The BSO has other "subsidiaries," if you will: Tanglewood and the Boston Pops. Has diversification contributed to the organization's financial health? Is there an underlying financial strategy for managing the three groups?
We certainly don't view Tanglewood or the Boston Pops as "subsidiaries;" rather, they are key components of our core mission. But there's no question that these activities have served as a form of diversification that contributes to the overall financial stability of the organization. Each of these activities draws a somewhat different audience, both demographically and geographically. The Boston Symphony, Tanglewood, and Boston Pops programs and their educational components, as well as the Symphony Hall and Tanglewood physical plants, are part of a fully integrated operation which benefits from coordinated fund-raising, marketing, production, facilities, and administrative activities supporting each of these programs.
Has the BSO ever been in the red? If so, when and by how much?

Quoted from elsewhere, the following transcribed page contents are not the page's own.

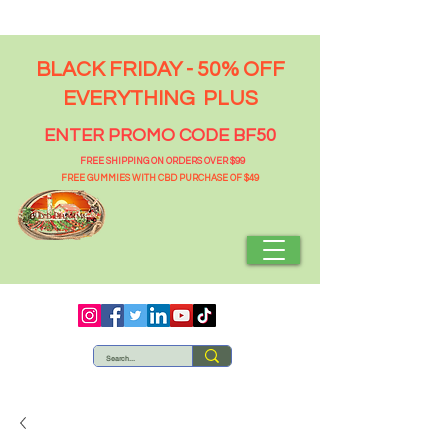
BLACK FRIDAY - 50% OFF
EVERYTHING PLUS
ENTER PROMO CODE BF50
FREE SHIPPING ON ORDERS OVER $99
FREE GUMMIES WITH CBD PURCHASE OF $49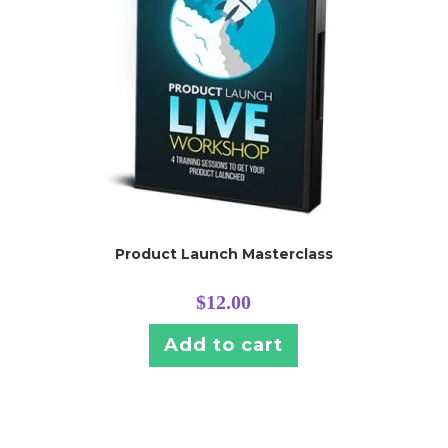
Product Launch Masterclass
$
12.00
Add to cart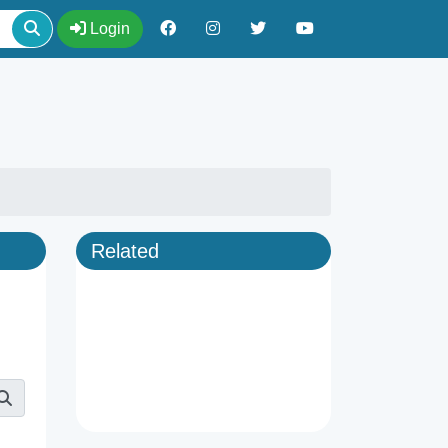
Login
Related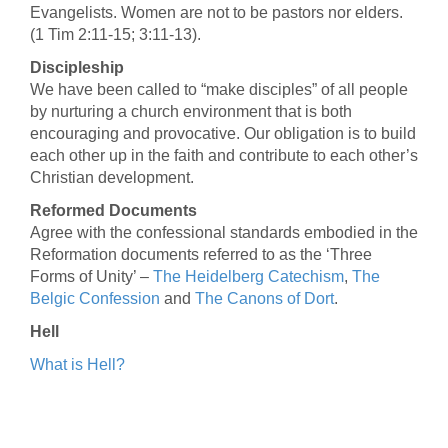
Evangelists. Women are not to be pastors nor elders.
(1 Tim 2:11-15; 3:11-13).
Discipleship
We have been called to “make disciples” of all people
by nurturing a church environment that is both
encouraging and provocative. Our obligation is to build
each other up in the faith and contribute to each other’s
Christian development.
Reformed Documents
Agree with the confessional standards embodied in the
Reformation documents referred to as the ‘Three
Forms of Unity’ –
The Heidelberg Catechism
,
The
Belgic Confession
and
The Canons of Dort
.
Hell
What is Hell?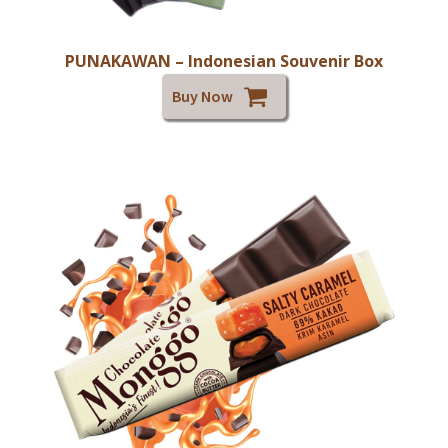
PUNAKAWAN – Indonesian Souvenir Box
Buy Now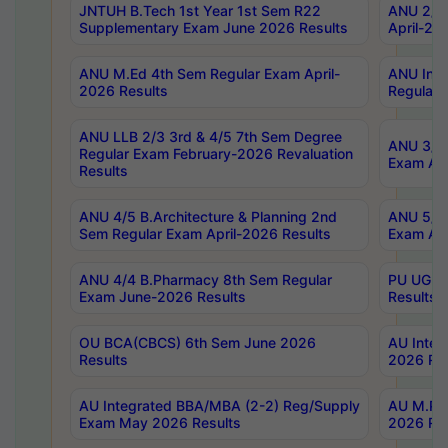
JNTUH B.Tech 1st Year 1st Sem R22
ANU 2/5 
Supplementary Exam June 2026 Results
April-20
ANU M.Ed 4th Sem Regular Exam April-
ANU Inte
2026 Results
Regular 
ANU LLB 2/3 3rd & 4/5 7th Sem Degree
ANU 3/5 
Regular Exam February-2026 Revaluation
Exam Apr
Results
ANU 4/5 B.Architecture & Planning 2nd
ANU 5/5 
Sem Regular Exam April-2026 Results
Exam Apr
ANU 4/4 B.Pharmacy 8th Sem Regular
PU UG 2n
Exam June-2026 Results
Results
OU BCA(CBCS) 6th Sem June 2026
AU Integ
Results
2026 Res
AU Integrated BBA/MBA (2-2) Reg/Supply
AU M.Pha
Exam May 2026 Results
2026 Res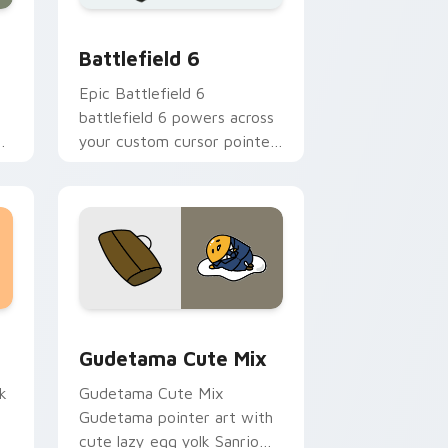
dge and Windows
d Windows
te Universe Cursors preview for Chrome, Edge and Windows
Battlefield 6 custom cursor pack preview for Chr
Battlefield 6
Epic Battlefield 6
battlefield 6 powers across
your custom cursor pointer
and click pair today.
sor pack preview for Chrome, Edge and Windows
Cute Gudetama custom cursor pack preview for C
Gudetama Cute Mix
k
Gudetama Cute Mix
Gudetama pointer art with
cute lazy egg yolk Sanrio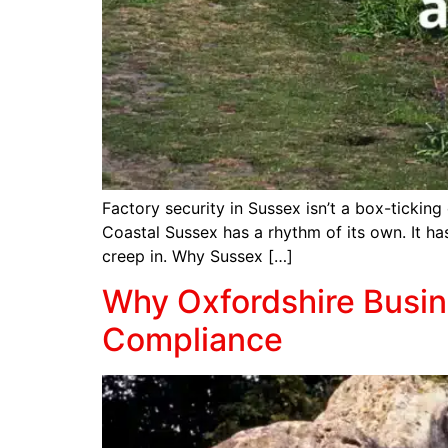
Factory security in Sussex isn’t a box-ticking 
Coastal Sussex has a rhythm of its own. It ha
creep in. Why Sussex […]
Why Oxfordshire Busine
Compliance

At various times over the course of its history, the BSO has struggled with deficits. Time magazine wrote about the BSO's deficits in the early 1950's. Harvard Business School published a case study of the BSO's financial challenges in the early 1970's. Most recently, after several years of break-even operations in the late 1990s and early 2000s, the BSO has once again experienced deficits in three of the last four years of operation.
The nature of symphony orchestra operations is such that, before any contributed support, the BSO generates an annual deficiency from operations of about $24 million. Said another way, what we are able to charge for concert tickets and fees is about $24 million less that what it costs us to present our performances and educational activities. In order to balance the budget, we need to generate annual support through contributions, fund-raising events, and the annual draw from the endowment to equal this deficiency. Each year, contributed support becomes a more important part of maintaining this equilibrium.

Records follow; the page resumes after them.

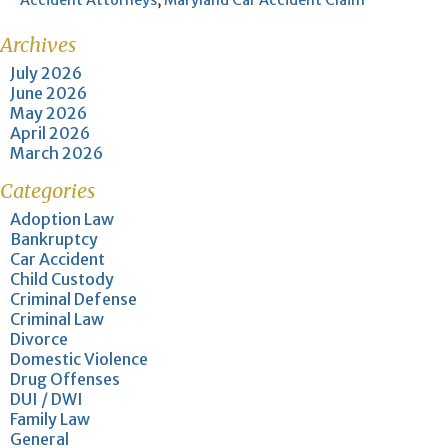
Accident Attorneys
,
Maryland Car Accident Claim
Archives
July 2026
June 2026
May 2026
April 2026
March 2026
Categories
Adoption Law
Bankruptcy
Car Accident
Child Custody
Criminal Defense
Criminal Law
Divorce
Domestic Violence
Drug Offenses
DUI / DWI
Family Law
General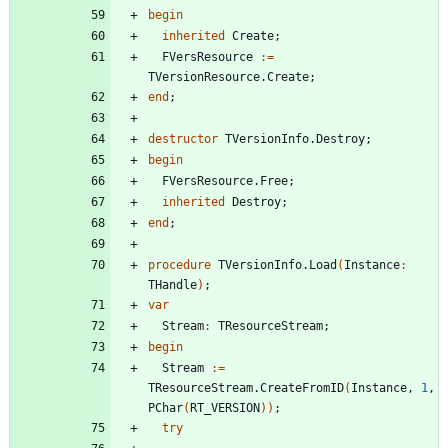
begin
inherited
Create
;
FVersResource
:
=
TVersionResource
.
Create
;
end
;
destructor
TVersionInfo
.
Destroy
;
begin
FVersResource
.
Free
;
inherited
Destroy
;
end
;
procedure
TVersionInfo
.
Load
(
Instance
:
THandle
)
;
var
Stream
:
TResourceStream
;
begin
Stream
:
=
TResourceStream
.
CreateFromID
(
Instance
,
1
,
PChar
(
RT_VERSION
)
)
;
try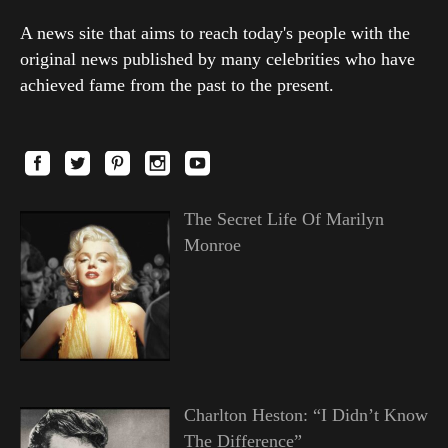
A news site that aims to reach today's people with the
original news published by many celebrities who have
achieved fame from the past to the present.
The Secret Life Of Marilyn
Monroe
Charlton Heston: “I Didn’t Know
The Difference”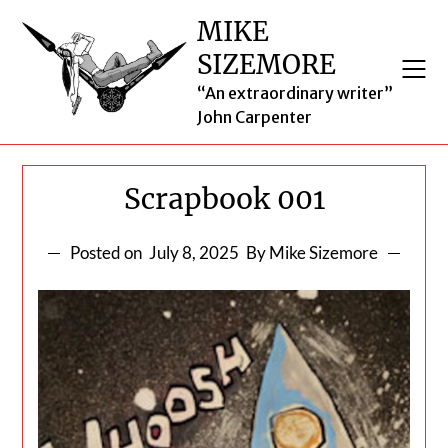
Skip
MIKE
to
SIZEMORE
content
“An extraordinary writer”
John Carpenter
Scrapbook 001
Posted on
July 8, 2025
By Mike Sizemore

This is the second BSO you've worked for; before this, you were with the Baltimore Symphony Orchestra. Are you musical yourself? What advantages does an arts-oriented finance executive bring to the job?
I've had a life-long interest in music, having played trumpet in high school, college, and the Navy, and singing in choirs and choruses throughout the years. The first 12 years of my career was as a naval officer and then a civilian working in financial management for the Naval Nuclear Propulsion Program. Like so many before me, I followed that well-worn path from nuclear power to symphony orchestras. Seriously though, I was fortunate enough to be able to discover an opportunity to combine my financial management experience and my love of music in this work as a symphony orchestra CFO for over 20 years now.
I do think my musical background and orientation has definitely helped me to better understand the artistic view of what we do and, as a result, I believe it has allowed me to develop relationships with the players that are grounded in a mutual respect for each other's perspectives. In any case, the job of CFO of the Boston Symphony Orchestra remains a fascinating and exciting one for me.